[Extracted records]
_ _ _ _ _
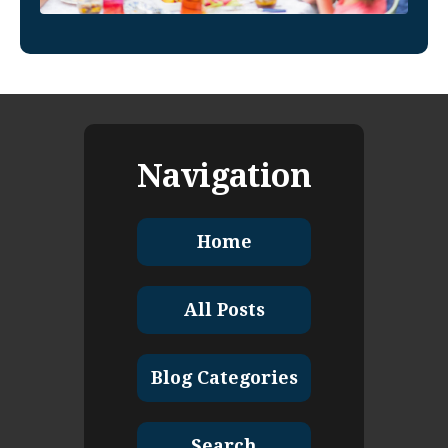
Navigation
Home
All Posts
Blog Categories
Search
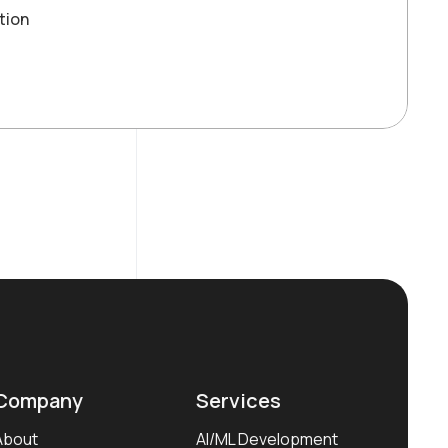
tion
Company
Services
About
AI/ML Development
_ _ _ _ _
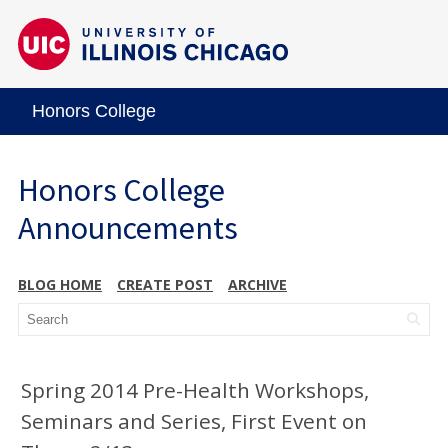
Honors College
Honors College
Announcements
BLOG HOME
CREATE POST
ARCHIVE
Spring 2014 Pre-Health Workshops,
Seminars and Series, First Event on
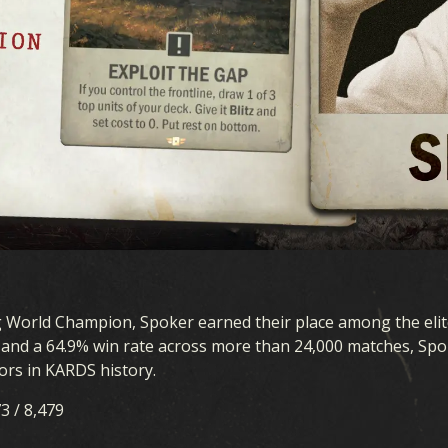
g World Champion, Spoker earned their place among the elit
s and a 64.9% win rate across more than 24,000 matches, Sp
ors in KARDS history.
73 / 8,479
_ _ _ _ _
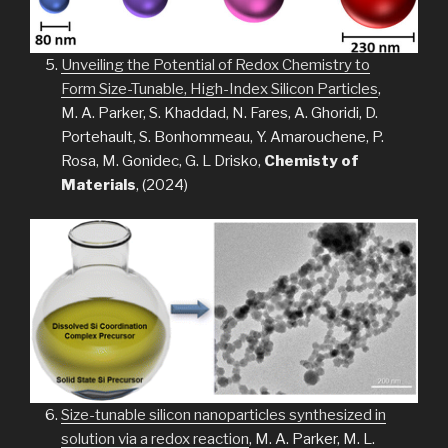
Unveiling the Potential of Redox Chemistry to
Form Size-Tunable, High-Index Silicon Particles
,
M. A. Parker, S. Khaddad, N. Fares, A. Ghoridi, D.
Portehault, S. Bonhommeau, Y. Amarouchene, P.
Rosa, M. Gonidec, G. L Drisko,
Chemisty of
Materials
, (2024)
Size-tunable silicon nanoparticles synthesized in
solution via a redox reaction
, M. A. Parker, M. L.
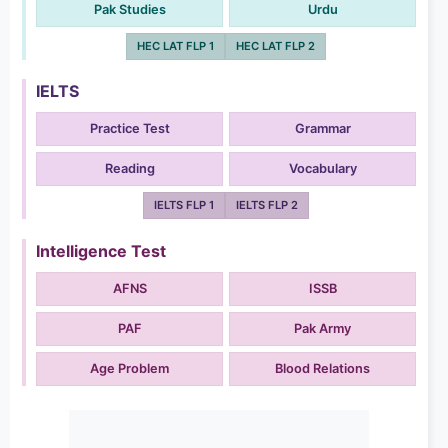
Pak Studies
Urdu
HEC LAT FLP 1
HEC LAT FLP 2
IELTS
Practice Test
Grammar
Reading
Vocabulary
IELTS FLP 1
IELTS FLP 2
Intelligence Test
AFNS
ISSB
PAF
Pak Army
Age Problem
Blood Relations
_ _ _ _ _
The answer is the run of lines above from the line containing "Practice Test" through the line containing "Blood Relations", copied exactly and alone.

Worked solution »
Practice Test
Grammar
Reading
Vocabulary
IELTS FLP 1
IELTS FLP 2
Intelligence Test
AFNS
ISSB
PAF
Pak Army
Age Problem
Blood Relations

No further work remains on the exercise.